Accueil > Fevrier-Mars 2020 / N°54

L’uberisation de la démocratie

Pour les municipales, Le Daubé a noué un partenariat avec la plateforme Make.org afin de « vous permettre de faire vos propositions. Sur notre site internet et sur la plateforme Make.org, vous pouvez déposer des propositions d’actions et voter sur les contributions des internautes. Un bon moyen de faire vivre la démocratie sur le mode participatif.  » Comment ne pas vouloir faire « vivre la démocratie  » grâce à une start-up voulant sauver le monde ? Le fondateur de Make.org est un certain Axel Dauchez, ancien président de Publicis, un des principaux groupes de com’ mondiaux.
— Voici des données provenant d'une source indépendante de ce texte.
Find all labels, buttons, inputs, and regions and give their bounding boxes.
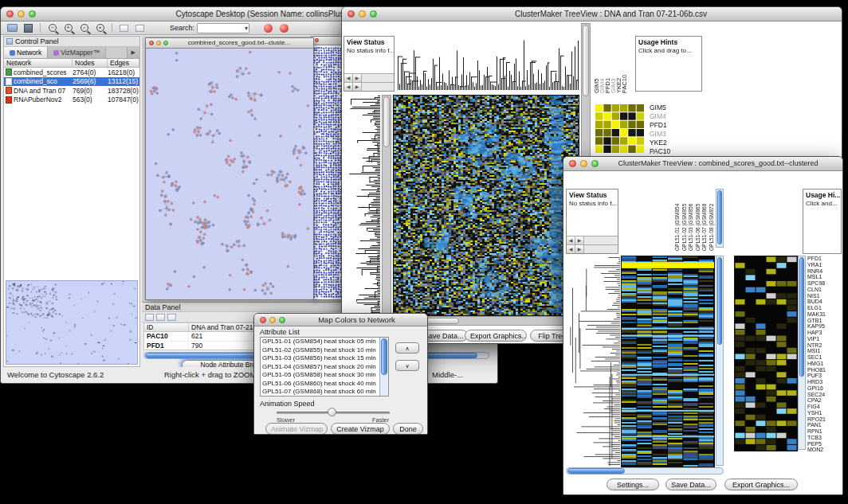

Son nouveau business plan fait partie des « civic techs  », un secteur qui a l’air d’intéresser de plus en plus les investisseurs : à sa naissance Make.org est parvenu à lever 2 millions d’euros afin « d’ubériser l’appel citoyen ». Mais c’est pour la bonne cause : face à « l’abstention grandissante aux élections, la montée des extrêmes, la radicalisation, l’expatriation  », Make.org « utilise le meilleur des technologies au service de l’engagement citoyen pour réactiver nos démocraties européennes avant qu’il ne soit trop tard ». En plus de la plateforme participative, la start-up promet donc de faire du « crowd-lobbying », c’est-à-dire « d’identifier les personnes impliquées dans les décisions pour déclencher des vagues de lobbying, pour pousser in fine les élus à s’engager  », et du «  factwall  », soit « le Google du service public pour suivre en temps réel les engagements politiques de chaque acteur public ». Que de mots barbares pour une simple entreprise de lobbying. Comment croire que cela pourrait « revivifier la démocratie » alors que ces campagnes ne risquent pas d’intéresser les abstentionnistes et «  radicaux  » mais seront plutôt réservées aux heureux connectés, habitués des mobilisations à coups de clics ? Les causes qui ont des chances d’avancer avec ce genre de dispositif seront soit consensuelles, soit avantageuses pour des gros groupes de pression, capables d’organiser la participation sur la plateforme, le « crowd-lobbying  » puis le « factwall ». Ces processus complexes ne servent qu’à faire croire au « pouvoir citoyen » alors que les décisions se prennent de plus en plus dans des institutions éloignées des simples habitants (métropoles, régions, Union européenne, institutions internationales). Plutôt que de vouloir ubériser la démocratie, il faut avant tout la relocaliser.